* [What is required]
Where does the word "pelargonidin" show up in the data? Please find each such line and copy it.
________________
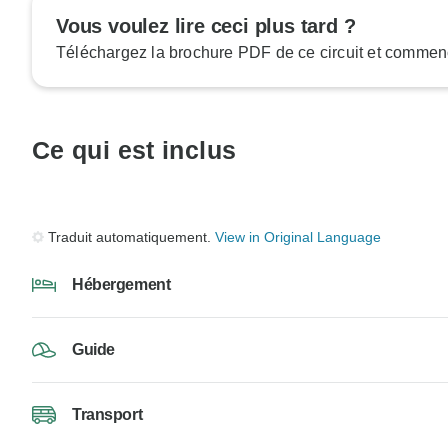
Vous voulez lire ceci plus tard ?
Téléchargez la brochure PDF de ce circuit et commenc
Ce qui est inclus
Traduit automatiquement.
View in Original Language
Hébergement
Guide
Transport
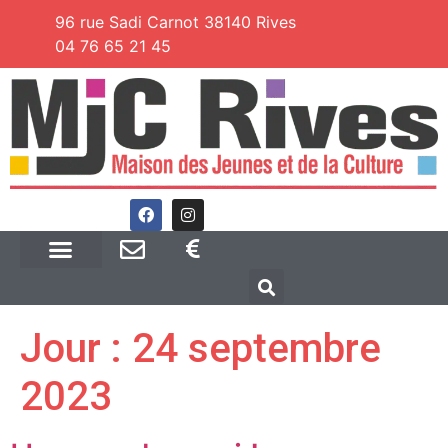
96 rue Sadi Carnot 38140 Rives
04 76 65 21 45
Jour :
24 septembre
2023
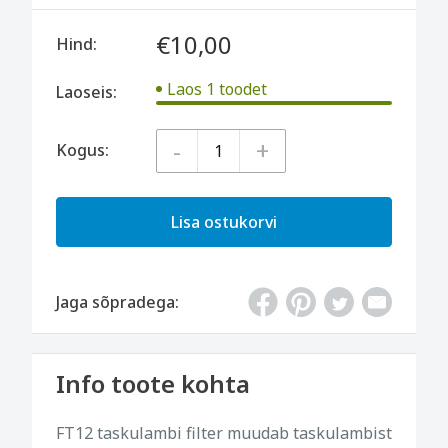
€10,00
Hind:
Laos 1 toodet
Laoseis:
-
+
Kogus:
Lisa ostukorvi
Jaga sõpradega:
Info toote kohta
FT12 taskulambi filter muudab taskulambist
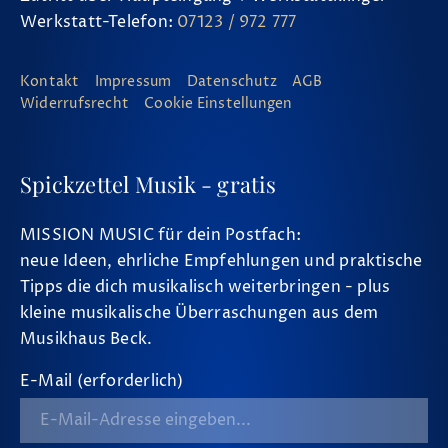
Werkstatt-Telefon:
07123 / 972 777
Kontakt
Impressum
Datenschutz
AGB
Widerrufsrecht
Cookie Einstellungen
Spickzettel Musik - gratis
MISSION MUSIC für dein Postfach:
neue Ideen, ehrliche Empfehlungen und praktische
Tipps die dich musikalisch weiterbringen - plus
kleine musikalische Überraschungen aus dem
Musikhaus Beck.
E-Mail (erforderlich)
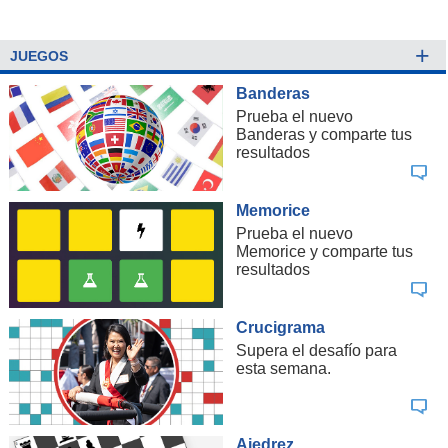
+
JUEGOS
Banderas
Prueba el nuevo
Banderas y comparte tus
resultados
Memorice
Prueba el nuevo
Memorice y comparte tus
resultados
Crucigrama
Supera el desafío para
esta semana.
Ajedrez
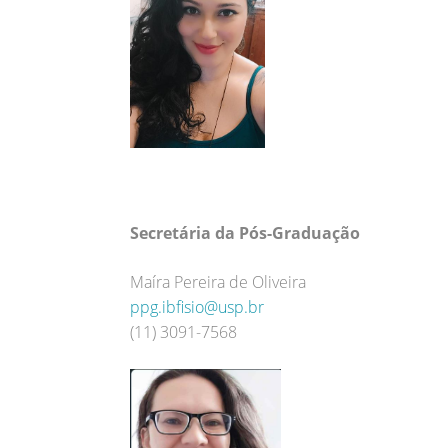
Secretária da Pós-Graduação
Maíra Pereira de Oliveira
ppg.ibfisio@usp.br
(11) 3091-7568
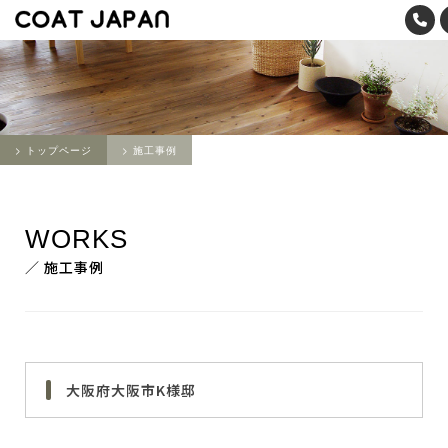
トップページ
施工事例
WORKS
／ 施工事例
大阪府大阪市K様邸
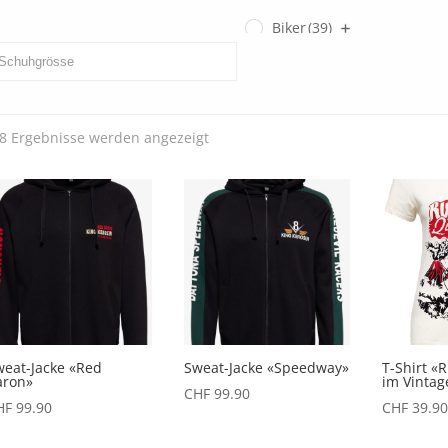
Biker
(39)
Gents
(3)
Ladies
(0)
Nach
 8 Ergebnisse werden angezeigt
SECOND HAND
(3)
Aktualität
sortiert
weat-Jacke «Red
Sweat-Jacke «Speedway»
T-Shirt 
aron»
im Vintag
CHF
99.90
HF
99.90
CHF
39.90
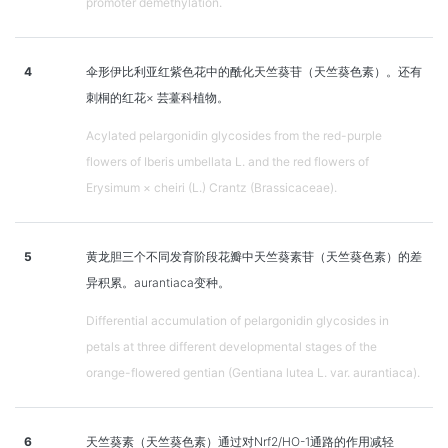
promoter demethylation.
4
伞形伊比利亚红紫色花中的酰化天竺葵苷（天竺葵色素）。还有
刺桐的红花× 芸薹科植物。
Acylated pelargonidin glycosides from the red-purple
flowers of Iberis umbellata L. and the red flowers of
Erysimum × cheiri (L.) Crantz (Brassicaceae).
5
黄龙胆三个不同发育阶段花瓣中天竺葵素苷（天竺葵色素）的差
异积累。aurantiaca变种。
Differential accumulation of pelargonidin glycosides in
petals at three different developmental stages of the
orange-flowered gentian (Gentiana lutea L. var. aurantiaca).
6
天竺葵素（天竺葵色素）通过对Nrf2/HO-1通路的作用减轻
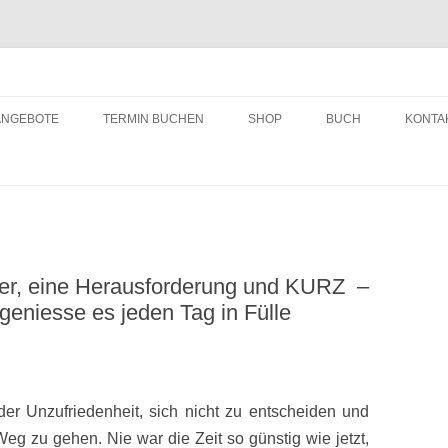
ching
Zum
Inhalt
ANGEBOTE
TERMIN BUCHEN
SHOP
BUCH
KONTA
springen
uer, eine Herausforderung und KURZ –
geniesse es jeden Tag in Fülle
 der Unzufriedenheit, sich nicht zu entscheiden und
g zu gehen. Nie war die Zeit so günstig wie jetzt,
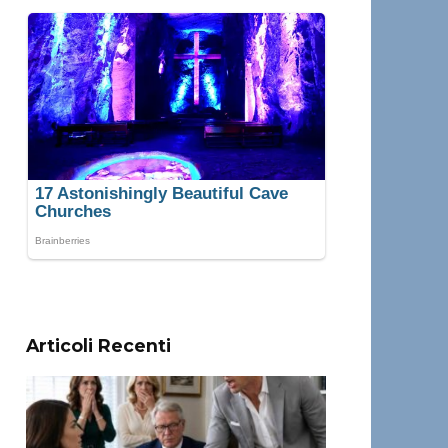
Articoli Recenti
________________
* [Exercise solution]
Acylated pelargonidin glycosides from the red-purple
Differential accumulation of pelargonidin glycosides in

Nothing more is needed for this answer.